Tracking the Aberrant Biochemistry in Glioblastoma Multiforme (GBM) and Neuroblastoma (NB) Using Nuclear Magnetic Resonance

Glioblastoma multiforme (GBM) and neuroblastoma (NB) are aggressive cancers with distinct clinical profiles but shared metabolic dysregulation, offering a window into vulnerabilities that could revolutionize therapeutic strategies. Using nuclear magnetic resonance (NMR) spectroscopy and ¹³C-labeled tracers, this study unveils dynamic metabolic rewiring in GBM (U87) and NB (SK-N-SH) cell lines, exposing striking parallels and divergences in nutrient utilization. In GBM (U87) and NB (SK-N-SH) cells, short-term (1-hour) exposure to [1-¹³C]α-ketoisocaproate (KIC) led to rapid KIC accumulation, suggesting delayed breakdown.

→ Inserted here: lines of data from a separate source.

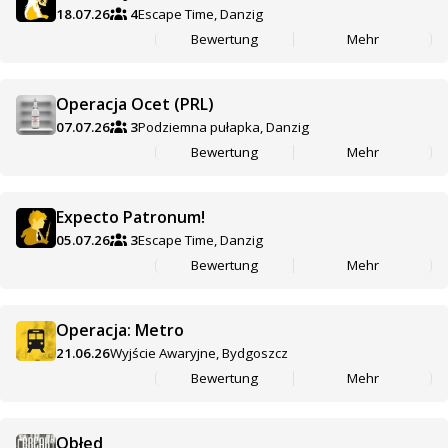
18.07.26
4
Escape Time, Danzig
Bewertung
Mehr
Operacja Ocet (PRL)
07.07.26
3
Podziemna pułapka, Danzig
Bewertung
Mehr
Expecto Patronum!
05.07.26
3
Escape Time, Danzig
Bewertung
Mehr
Operacja: Metro
21.06.26
Wyjście Awaryjne, Bydgoszcz
Bewertung
Mehr
Obłęd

By 48 hours, KIC was recycled into leucine, a critical activator of cancer growth pathways like mTOR. Parallel experiments with [1-¹³C] glucose confirmed high glycolytic activity in both cancers, with NB cells showing stronger lactate production than GBM. Notably, ¹³C-glucose persisted at elevated levels, confirming heavy glucose reliance. These findings highlight two key metabolic strategies: (1) BCAA catabolism supports both energy production and growth signaling, and (2) glycolysis remains a dominant energy source, with NB exhibiting a more aggressive Warburg effect. This study provides direct evidence of metabolic rewiring in these cancers, pinpointing BCAA and glucose pathways as potential therapeutic targets.